[Rendered page images]:

===

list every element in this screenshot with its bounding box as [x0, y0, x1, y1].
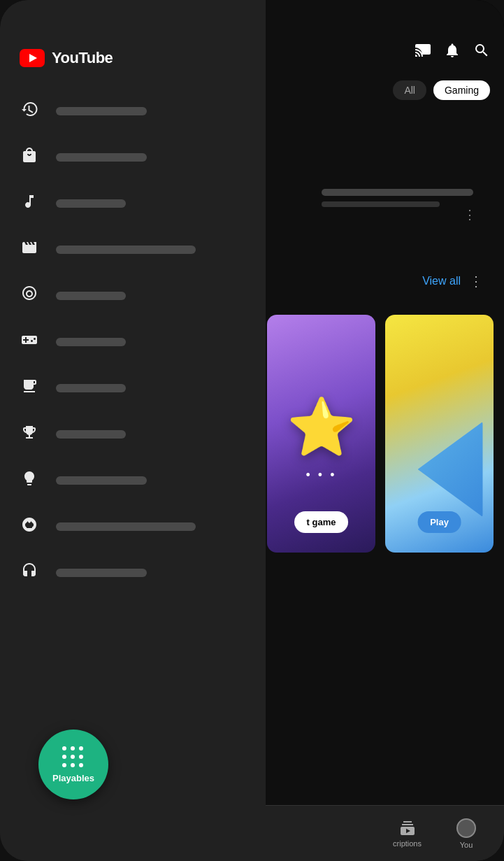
game-cards-area: ⭐ • • • t game Play — [267, 315, 494, 553]
game-card-1[interactable]: ⭐ • • • t game — [267, 315, 375, 553]
subscriptions-label: criptions — [393, 839, 422, 848]
sidebar-item-live[interactable] — [0, 273, 266, 319]
news-icon — [20, 378, 39, 399]
card-2-play-button[interactable]: Play — [417, 511, 461, 533]
music-icon — [20, 193, 39, 214]
movies-icon — [20, 239, 39, 260]
shopping-label — [56, 153, 147, 162]
game-card-2[interactable]: Play — [385, 315, 494, 553]
sidebar-item-sports[interactable] — [0, 411, 266, 457]
video-three-dots[interactable]: ⋮ — [463, 207, 476, 222]
view-all-button[interactable]: View all — [422, 275, 461, 287]
fab-grid-icon — [62, 746, 85, 769]
video-item-area: ⋮ — [322, 189, 490, 207]
youtube-logo-icon — [20, 49, 45, 67]
youtube-logo-text: YouTube — [52, 49, 113, 67]
fashion-icon — [20, 516, 39, 537]
subscriptions-icon — [399, 820, 416, 837]
star-icon: ⭐ — [287, 394, 357, 460]
music-label — [56, 199, 126, 208]
shopping-icon — [20, 147, 39, 168]
sidebar-item-podcasts[interactable] — [0, 550, 266, 596]
sidebar-item-trending[interactable] — [0, 88, 266, 134]
sidebar-item-gaming[interactable] — [0, 319, 266, 365]
sidebar-item-music[interactable] — [0, 180, 266, 227]
live-label — [56, 292, 126, 300]
nav-you[interactable]: You — [456, 818, 476, 849]
podcasts-label — [56, 569, 147, 577]
gaming-label — [56, 338, 126, 346]
filter-area: All Gaming — [393, 80, 490, 100]
sidebar-item-fashion[interactable] — [0, 504, 266, 550]
nav-subscriptions[interactable]: criptions — [393, 820, 422, 848]
movies-label — [56, 246, 196, 254]
sidebar-item-movies[interactable] — [0, 227, 266, 273]
video-title-line-2 — [322, 201, 440, 207]
learning-icon — [20, 470, 39, 491]
section-three-dots[interactable]: ⋮ — [469, 273, 483, 290]
section-header: View all ⋮ — [422, 273, 483, 290]
fab-label: Playables — [52, 773, 94, 783]
you-label: You — [460, 841, 473, 849]
fab-playables-button[interactable]: Playables — [38, 730, 108, 799]
yt-logo-area: YouTube — [0, 35, 266, 88]
cast-icon[interactable] — [415, 42, 431, 63]
phone-container: All Gaming ⋮ View all ⋮ ⭐ • • • t game — [0, 0, 504, 861]
sidebar: YouTube — [0, 0, 266, 861]
sidebar-item-shopping[interactable] — [0, 134, 266, 180]
card-2-shape — [418, 422, 483, 517]
news-label — [56, 384, 126, 392]
sports-icon — [20, 424, 39, 445]
header-icons — [415, 42, 490, 63]
learning-label — [56, 476, 147, 485]
gaming-icon — [20, 332, 39, 353]
live-icon — [20, 285, 39, 306]
filter-gaming[interactable]: Gaming — [433, 80, 490, 100]
bell-icon[interactable] — [444, 42, 461, 63]
sports-label — [56, 430, 126, 439]
fashion-label — [56, 522, 196, 531]
video-title-line-1 — [322, 189, 473, 196]
sidebar-item-learning[interactable] — [0, 457, 266, 504]
trending-label — [56, 107, 147, 115]
trending-icon — [20, 101, 39, 122]
podcasts-icon — [20, 562, 39, 583]
card-1-play-button[interactable]: t game — [294, 511, 349, 533]
search-icon[interactable] — [473, 42, 490, 63]
card-1-dots[interactable]: • • • — [306, 468, 337, 483]
you-avatar — [456, 818, 476, 838]
sidebar-item-news[interactable] — [0, 365, 266, 411]
filter-all[interactable]: All — [393, 80, 426, 100]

===

[Task item]: Copy every line above exactly, leaving no picture in the copy.

[Answer box]:
list every element in this screenshot with its bounding box as [x0, y0, x1, y1].
game-cards-area: ⭐ • • • t game Play — [267, 315, 494, 553]
game-card-1[interactable]: ⭐ • • • t game — [267, 315, 375, 553]
subscriptions-label: criptions — [393, 839, 422, 848]
sidebar-item-live[interactable] — [0, 273, 266, 319]
news-icon — [20, 378, 39, 399]
card-2-play-button[interactable]: Play — [417, 511, 461, 533]
music-icon — [20, 193, 39, 214]
movies-icon — [20, 239, 39, 260]
shopping-label — [56, 153, 147, 162]
game-card-2[interactable]: Play — [385, 315, 494, 553]
sidebar-item-sports[interactable] — [0, 411, 266, 457]
video-three-dots[interactable]: ⋮ — [463, 207, 476, 222]
view-all-button[interactable]: View all — [422, 275, 461, 287]
fab-grid-icon — [62, 746, 85, 769]
video-item-area: ⋮ — [322, 189, 490, 207]
youtube-logo-icon — [20, 49, 45, 67]
youtube-logo-text: YouTube — [52, 49, 113, 67]
fashion-icon — [20, 516, 39, 537]
subscriptions-icon — [399, 820, 416, 837]
star-icon: ⭐ — [287, 394, 357, 460]
music-label — [56, 199, 126, 208]
shopping-icon — [20, 147, 39, 168]
sidebar-item-podcasts[interactable] — [0, 550, 266, 596]
sidebar-item-trending[interactable] — [0, 88, 266, 134]
sidebar-item-gaming[interactable] — [0, 319, 266, 365]
sidebar-item-music[interactable] — [0, 180, 266, 227]
live-label — [56, 292, 126, 300]
nav-you[interactable]: You — [456, 818, 476, 849]
podcasts-label — [56, 569, 147, 577]
gaming-label — [56, 338, 126, 346]
filter-area: All Gaming — [393, 80, 490, 100]
sidebar-item-fashion[interactable] — [0, 504, 266, 550]
nav-subscriptions[interactable]: criptions — [393, 820, 422, 848]
movies-label — [56, 246, 196, 254]
sidebar-item-movies[interactable] — [0, 227, 266, 273]
video-title-line-2 — [322, 201, 440, 207]
learning-icon — [20, 470, 39, 491]
section-three-dots[interactable]: ⋮ — [469, 273, 483, 290]
section-header: View all ⋮ — [422, 273, 483, 290]
fab-label: Playables — [52, 773, 94, 783]
you-label: You — [460, 841, 473, 849]
fab-playables-button[interactable]: Playables — [38, 730, 108, 799]
yt-logo-area: YouTube — [0, 35, 266, 88]
cast-icon[interactable] — [415, 42, 431, 63]
phone-container: All Gaming ⋮ View all ⋮ ⭐ • • • t game — [0, 0, 504, 861]
sidebar: YouTube — [0, 0, 266, 861]
sidebar-item-shopping[interactable] — [0, 134, 266, 180]
card-2-shape — [418, 422, 483, 517]
news-label — [56, 384, 126, 392]
sports-icon — [20, 424, 39, 445]
header-icons — [415, 42, 490, 63]
learning-label — [56, 476, 147, 485]
gaming-icon — [20, 332, 39, 353]
live-icon — [20, 285, 39, 306]
filter-gaming[interactable]: Gaming — [433, 80, 490, 100]
bell-icon[interactable] — [444, 42, 461, 63]
sports-label — [56, 430, 126, 439]
fashion-label — [56, 522, 196, 531]
video-title-line-1 — [322, 189, 473, 196]
sidebar-item-learning[interactable] — [0, 457, 266, 504]
trending-label — [56, 107, 147, 115]
trending-icon — [20, 101, 39, 122]
podcasts-icon — [20, 562, 39, 583]
card-1-play-button[interactable]: t game — [294, 511, 349, 533]
search-icon[interactable] — [473, 42, 490, 63]
card-1-dots[interactable]: • • • — [306, 468, 337, 483]
you-avatar — [456, 818, 476, 838]
sidebar-item-news[interactable] — [0, 365, 266, 411]
filter-all[interactable]: All — [393, 80, 426, 100]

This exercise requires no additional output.